(Data shown)

────────────────

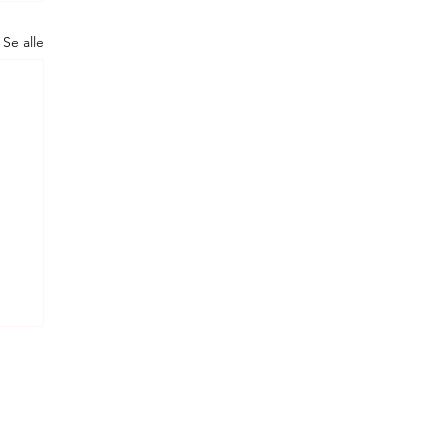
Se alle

────────────────

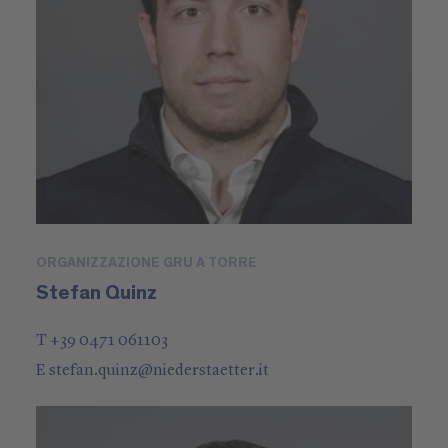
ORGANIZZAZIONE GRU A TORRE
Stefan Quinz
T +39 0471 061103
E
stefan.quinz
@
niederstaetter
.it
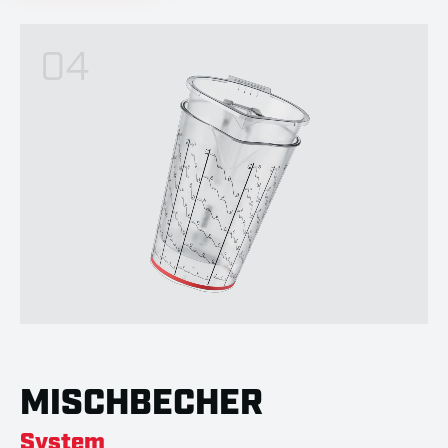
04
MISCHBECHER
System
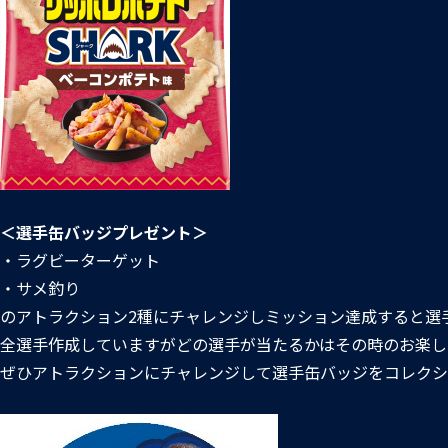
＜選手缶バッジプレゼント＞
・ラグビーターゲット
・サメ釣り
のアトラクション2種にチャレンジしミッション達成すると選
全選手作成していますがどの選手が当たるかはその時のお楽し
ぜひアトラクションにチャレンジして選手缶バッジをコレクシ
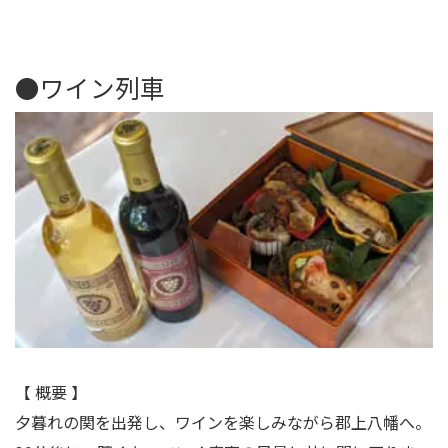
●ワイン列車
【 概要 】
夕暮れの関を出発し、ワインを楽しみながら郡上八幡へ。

────────────────

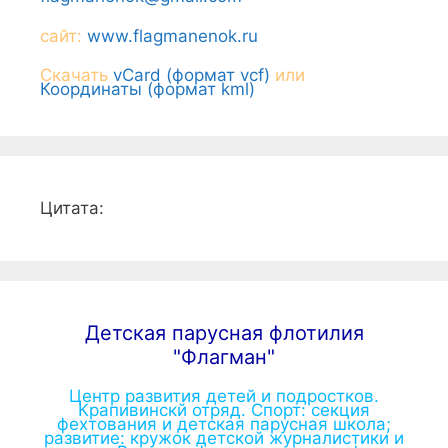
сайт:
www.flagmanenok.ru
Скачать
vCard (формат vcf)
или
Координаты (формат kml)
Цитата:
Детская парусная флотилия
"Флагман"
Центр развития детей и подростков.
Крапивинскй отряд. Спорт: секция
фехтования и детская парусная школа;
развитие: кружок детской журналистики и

────────────────

Return a copy of every line in the records that includes the string "формат".

(Your response)
vCard (формат vcf)
Координаты (формат kml)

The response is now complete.